It is advantageous to manufacture the ropes of lifting devices, more particularly the hoisting ropes and suspension ropes of passenger transport elevators and freight transport elevators, including the compensating ropes and overspeed governor ropes of an elevator, to be of a composite structure. If the ropes of an elevator are formed to be such that their longitudinal load-bearing capability is based on non-metallic material, more particularly on non-metallic reinforcing fibers, the ropes can be made lightweight and as a result of the lightweightness of the roping the energy efficiency of the elevator will improve.
An elevator suspension rope having load-bearing composite parts is presented e.g. in patent publication WO 2009090299. By forming the rope to be composite-structured and belt-type, considerable savings can be achieved even though the inexpensive metal material conventionally used in the ropes of an elevator conventionally is replaced with more expensive material. Additionally, e.g. when the rope passes around at least one rope pulley comprised in the suspension arrangement, it is advantageous to fabricate the width of the rope to be larger than the thickness. One advantage, among others, is that the bending radius of the rope can be reduced without losing bearing surface area. As a consequence, the rope can be manufactured from rigid material, the elongation properties of which would otherwise prevent an advantageous bending radius.
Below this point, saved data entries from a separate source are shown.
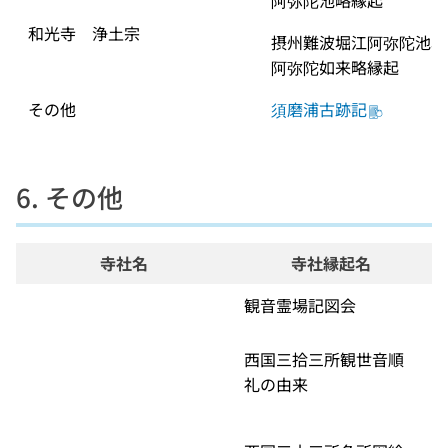
阿弥陀池略縁起
和光寺　浄土宗
摂州難波堀江阿弥陀池本
阿弥陀如来略縁起
その他
須磨浦古跡記
6. その他
寺社名
寺社縁起名
観音霊場記図会
西国三拾三所観世音順
礼の由来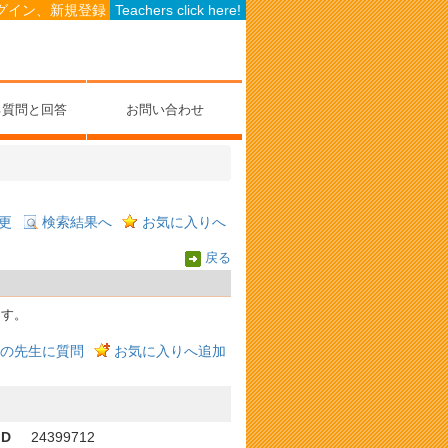
グイン、新規登録
Teachers click here!
る質問と回答
お問い合わせ
更
検索結果へ
お気に入りへ
戻る
ます。
の先生に質問
お気に入りへ追加
ID
24399712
The rope can thus also be formed to comprise a larger cross-sectional area than before, via which the speed of the rope can be acted on, e.g. for braking the rope. In this way the rope can be acted on more reliably than before without damaging the non-metallic parts of the rope.
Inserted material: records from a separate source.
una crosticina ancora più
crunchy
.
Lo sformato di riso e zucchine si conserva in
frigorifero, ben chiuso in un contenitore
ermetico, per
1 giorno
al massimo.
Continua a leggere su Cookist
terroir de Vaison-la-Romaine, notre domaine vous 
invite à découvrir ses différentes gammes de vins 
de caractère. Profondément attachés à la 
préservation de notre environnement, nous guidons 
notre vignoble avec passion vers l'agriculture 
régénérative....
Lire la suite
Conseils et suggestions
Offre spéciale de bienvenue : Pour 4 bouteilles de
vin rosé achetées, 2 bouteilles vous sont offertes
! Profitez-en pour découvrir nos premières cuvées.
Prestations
One problem in composite-structured elevator ropes has been their manufacturing technology. Lightweight, belt-type ropes preferably comprise a plurality of composite-structured load-bearing parts for transmitting force in the longitudinal direction of the rope. The longitudinal load-bearing parts of the rope have been manufactured separately and bound together with a polymer layer, which surrounds the force-transmitting parts. The rope has thus been manufactured in a number of phases and a polymer layer has had to be made on the surface of a number of parts, which increases costs and impairs productivity. In addition, the load-bearing parts of the rope have had to be stored on a number of reels, which hampers the manufacturing process and further increases costs.